The CREATE TABLE command lets you specify the name of a new table, its columns and data types, as well as key constraints (for example, a primary key). The general syntax is:

CREATE TABLE table_name (
    column1 data_type [constraints],
    column2 data_type [constraints],
    ...
);

Example 1: Creating a “users” Table

CREATE TABLE users (
    id INT AUTO_INCREMENT PRIMARY KEY,
    name VARCHAR(100) NOT NULL,
    email VARCHAR(255) UNIQUE,
    registration_date DATE,
    is_active TINYINT DEFAULT 1
);

Here’s what’s happening in this statement:

  • id INT AUTO_INCREMENT PRIMARY KEY
    • INT means it’s an integer type.
    • AUTO_INCREMENT (MySQL) or SERIAL (PostgreSQL) means the value will automatically increase by 1 each time a new record is inserted.
    • PRIMARY KEY designates this column as uniquely identifying each row.
  • name VARCHAR(100) NOT NULL
    • VARCHAR(100) is a variable-length string type.
    • NOT NULL means this column cannot contain a NULL (empty) value.
  • email VARCHAR(255) UNIQUE
    • Likewise, this is a string type of up to 255 characters.
    • UNIQUE indicates no duplicate values are allowed—each email must be unique.
  • registration_date DATE
    • A data type for storing a date (no time component).
  • is_active TINYINT DEFAULT 1
    • A numeric type, usually 0 or 1 to indicate a status (active/inactive).
    • DEFAULT 1 means if a user is added without explicitly specifying this field, it will default to 1.

Data Types and Their Impact

Choosing the right data type is crucial for performance and accurate storage. For example:

  • INT, BIGINT – For integer values. The choice depends on the range you need (INT vs. BIGINT).
  • FLOAT, DOUBLE, DECIMAL – For floating-point numbers and financial calculations (with DECIMAL often preferred for precision).
  • VARCHAR – For variable-length strings. Specifying a maximum length defines how many characters can be stored.
  • TEXT – If you need to store long texts (such as articles, comments, etc.).
  • DATE, DATETIME, TIMESTAMP – For storing dates and/or times. Choose based on whether you only need the date or a full timestamp.

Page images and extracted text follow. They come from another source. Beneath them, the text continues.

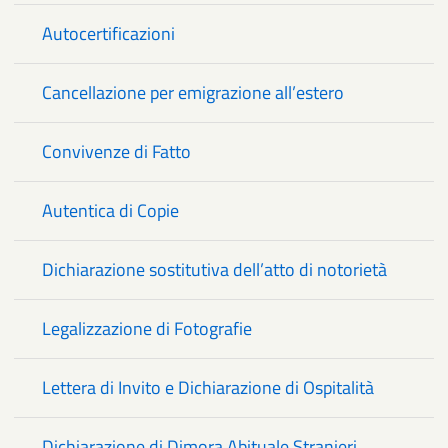
Autocertificazioni
Cancellazione per emigrazione all’estero
Convivenze di Fatto
Autentica di Copie
Dichiarazione sostitutiva dell’atto di notorietà
Legalizzazione di Fotografie
Lettera di Invito e Dichiarazione di Ospitalità
Dichiarazione di Dimora Abituale Stranieri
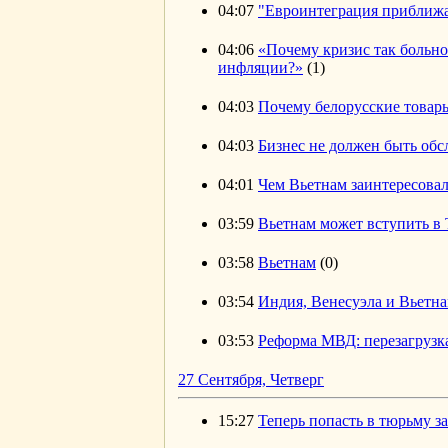
04:07
"Евроинтеграция приближа
04:06
«Почему кризис так больно
инфляции?»
(1)
04:03
Почему белорусские товар
04:03
Бизнес не должен быть об
04:01
Чем Вьетнам заинтересовал
03:59
Вьетнам может вступить в
03:58
Вьетнам
(0)
03:54
Индия, Венесуэла и Вьетн
03:53
Реформа МВД: перезагрузк
27 Сентября, Четверг
15:27
Теперь попасть в тюрьму за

Using the correct data type safeguards against logical errors (e.g., a string where a number should be) and helps conserve database space.

Inserting Data (INSERT)

To add a new row to a table, use the INSERT statement. The syntax is:

INSERT INTO table_name (column1, column2, ...)
VALUES (value1, value2, ...);

Example: Adding a New User

INSERT INTO users (name, email, registration_date)
VALUES ('Иван', 'ivan@example.com', '2025-01-08');

We specify the columns we want to fill (name, email, registration_date). The id column is auto-generated (AUTO_INCREMENT), and is_active gets its default value of 1.

Inserting Multiple Rows at Once

INSERT INTO users (name, email, registration_date)
VALUES 
    ('Елена', 'elena@example.com', '2025-01-09'),
    ('Николай', 'nikolay@example.com', '2025-01-10');

Many DBMSs support adding multiple records in a single query, which can be faster than doing individual INSERT statements one by one.

Updating Data (UPDATE)

Use the UPDATE statement when you need to modify existing records in a table. The syntax is:

UPDATE table_name
SET column1 = new_value1, column2 = new_value2, ...
[WHERE condition];

Example: Changing a User’s Active Status

UPDATE users
SET is_active = 0
WHERE email = 'elena@example.com';

We set is_active to 0 to mark that Elena is no longer active. Without a WHERE clause, the statement would update all rows in the table, so always use caution to avoid widespread unintended changes.

Deleting Data (DELETE)

To remove records, use the DELETE command. The syntax is:

DELETE FROM table_name
[WHERE condition];

Example: Removing a User

DELETE FROM users
WHERE email = 'nikolay@example.com';

This completely deletes the row where email = 'nikolay@example.com'. Again, be aware that leaving out the WHERE clause removes every row in the table—an extremely risky action.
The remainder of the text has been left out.